La obra impresa tiene ahora sucedáneos: la computadora, el celular y el Blackberry. Cualquier información –cualificada y no cualificada– circula en la red. Y los muchachos se contentan con el resumen simple y superficial. Pasan de largo por las citas a pie de página. Les fastidia el rodeo exegético. Les es completamente indiferente el contexto histórico y el acento ideológico de la construcción. Algunos ni siquiera se fijan en quién firma el texto. Si además hay imágenes, mejor. Los chicos de hoy son visualistas. Y son minimalistas: la información más breve con la mayor rapidez a cuenta del mínimo esfuerzo.

Deduzco que se trata de un problema generacional.
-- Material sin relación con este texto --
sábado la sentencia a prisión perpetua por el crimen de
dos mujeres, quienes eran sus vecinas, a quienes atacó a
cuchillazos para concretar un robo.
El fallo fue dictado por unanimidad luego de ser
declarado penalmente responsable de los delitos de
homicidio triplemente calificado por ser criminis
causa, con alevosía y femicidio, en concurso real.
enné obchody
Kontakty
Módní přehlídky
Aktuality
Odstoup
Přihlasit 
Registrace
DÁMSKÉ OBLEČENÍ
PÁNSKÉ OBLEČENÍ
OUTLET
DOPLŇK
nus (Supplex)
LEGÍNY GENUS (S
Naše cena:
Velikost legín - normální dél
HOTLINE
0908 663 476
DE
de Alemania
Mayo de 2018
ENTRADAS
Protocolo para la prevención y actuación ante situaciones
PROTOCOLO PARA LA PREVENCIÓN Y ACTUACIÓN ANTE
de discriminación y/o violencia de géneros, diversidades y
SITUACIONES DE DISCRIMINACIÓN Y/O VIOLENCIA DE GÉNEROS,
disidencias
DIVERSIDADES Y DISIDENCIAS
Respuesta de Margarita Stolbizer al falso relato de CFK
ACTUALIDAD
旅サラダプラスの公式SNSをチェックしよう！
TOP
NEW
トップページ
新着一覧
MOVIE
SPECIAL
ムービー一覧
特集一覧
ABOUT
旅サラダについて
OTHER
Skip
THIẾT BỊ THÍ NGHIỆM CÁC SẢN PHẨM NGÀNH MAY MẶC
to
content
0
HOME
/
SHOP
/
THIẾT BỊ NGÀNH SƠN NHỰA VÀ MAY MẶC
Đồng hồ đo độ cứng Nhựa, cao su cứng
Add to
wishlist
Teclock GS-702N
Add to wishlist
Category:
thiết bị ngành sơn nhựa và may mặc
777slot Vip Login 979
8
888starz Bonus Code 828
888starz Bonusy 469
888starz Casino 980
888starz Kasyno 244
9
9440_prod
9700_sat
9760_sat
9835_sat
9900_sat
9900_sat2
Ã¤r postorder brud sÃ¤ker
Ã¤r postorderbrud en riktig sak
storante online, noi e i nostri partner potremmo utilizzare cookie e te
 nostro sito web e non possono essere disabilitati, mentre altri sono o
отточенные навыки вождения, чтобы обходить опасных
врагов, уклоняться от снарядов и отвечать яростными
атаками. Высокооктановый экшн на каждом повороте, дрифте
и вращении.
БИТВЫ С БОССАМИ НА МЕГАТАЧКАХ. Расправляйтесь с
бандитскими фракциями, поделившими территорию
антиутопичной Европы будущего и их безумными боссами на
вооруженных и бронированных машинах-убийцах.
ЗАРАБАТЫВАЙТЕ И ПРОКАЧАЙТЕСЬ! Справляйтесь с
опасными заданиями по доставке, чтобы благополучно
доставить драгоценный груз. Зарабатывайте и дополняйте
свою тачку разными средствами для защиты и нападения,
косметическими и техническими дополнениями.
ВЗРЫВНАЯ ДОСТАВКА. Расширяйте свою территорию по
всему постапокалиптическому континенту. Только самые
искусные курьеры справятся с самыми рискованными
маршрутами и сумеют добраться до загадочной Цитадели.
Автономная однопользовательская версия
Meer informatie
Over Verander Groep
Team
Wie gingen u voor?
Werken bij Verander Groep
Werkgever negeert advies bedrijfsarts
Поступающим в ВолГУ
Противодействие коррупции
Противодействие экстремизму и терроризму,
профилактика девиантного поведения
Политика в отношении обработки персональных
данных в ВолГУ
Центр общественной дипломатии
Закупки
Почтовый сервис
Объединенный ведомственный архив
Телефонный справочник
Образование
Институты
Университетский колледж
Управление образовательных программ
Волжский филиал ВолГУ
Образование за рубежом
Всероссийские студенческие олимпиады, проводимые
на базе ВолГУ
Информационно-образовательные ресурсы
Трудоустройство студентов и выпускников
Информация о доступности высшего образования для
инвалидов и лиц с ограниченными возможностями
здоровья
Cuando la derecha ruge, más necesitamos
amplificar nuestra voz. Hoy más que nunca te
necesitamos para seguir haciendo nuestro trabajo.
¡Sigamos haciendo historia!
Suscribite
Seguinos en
Pero si es generacional, entonces no es un problema, sino una característica propia, una condición naturalmente impresa en su código genético, un elemento inédito del cual los seres humanos de generaciones anteriores carecemos, y por cuya ausencia somos –o percibimos que ellos son– diferentes.En cualquier caso, no me parece que esté dando resultados exitosos, ni para los alumnos ni para los profesores, encarrilar a los estudiantes en los rieles pedagógicos tradicionales. No al menos en todas las estaciones del periplo universitario.
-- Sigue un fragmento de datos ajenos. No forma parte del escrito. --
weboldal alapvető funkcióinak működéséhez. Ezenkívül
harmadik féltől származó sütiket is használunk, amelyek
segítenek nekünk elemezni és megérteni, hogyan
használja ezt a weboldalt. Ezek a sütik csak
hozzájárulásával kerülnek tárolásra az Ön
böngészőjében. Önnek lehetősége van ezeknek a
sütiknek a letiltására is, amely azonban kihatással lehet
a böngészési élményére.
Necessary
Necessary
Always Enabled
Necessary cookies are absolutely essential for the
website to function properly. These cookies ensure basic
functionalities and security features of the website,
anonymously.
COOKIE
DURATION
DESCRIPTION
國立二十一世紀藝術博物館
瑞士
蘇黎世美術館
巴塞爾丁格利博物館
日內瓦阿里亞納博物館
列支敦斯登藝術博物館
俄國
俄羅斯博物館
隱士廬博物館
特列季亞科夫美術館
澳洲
Concluyo que debemos adaptar nuestra función docente y, por lo tanto, nuestro discurso académico a las exigencias del singular auditorio que componen los estudiantes de este tiempo, mediante la adopción de las nuevas herramientas y la adaptación de nuestro sistema educativo a la neometodología de estudio, de investigación y del conocimiento. Sería una desfasada tontería desconocer la utilidad y las ingentes ventajas que proporciona la tecnología a la educación. Resistirse a los cambios es una forma de ralentizar el proceso de aprendizaje y obstaculizar el progreso.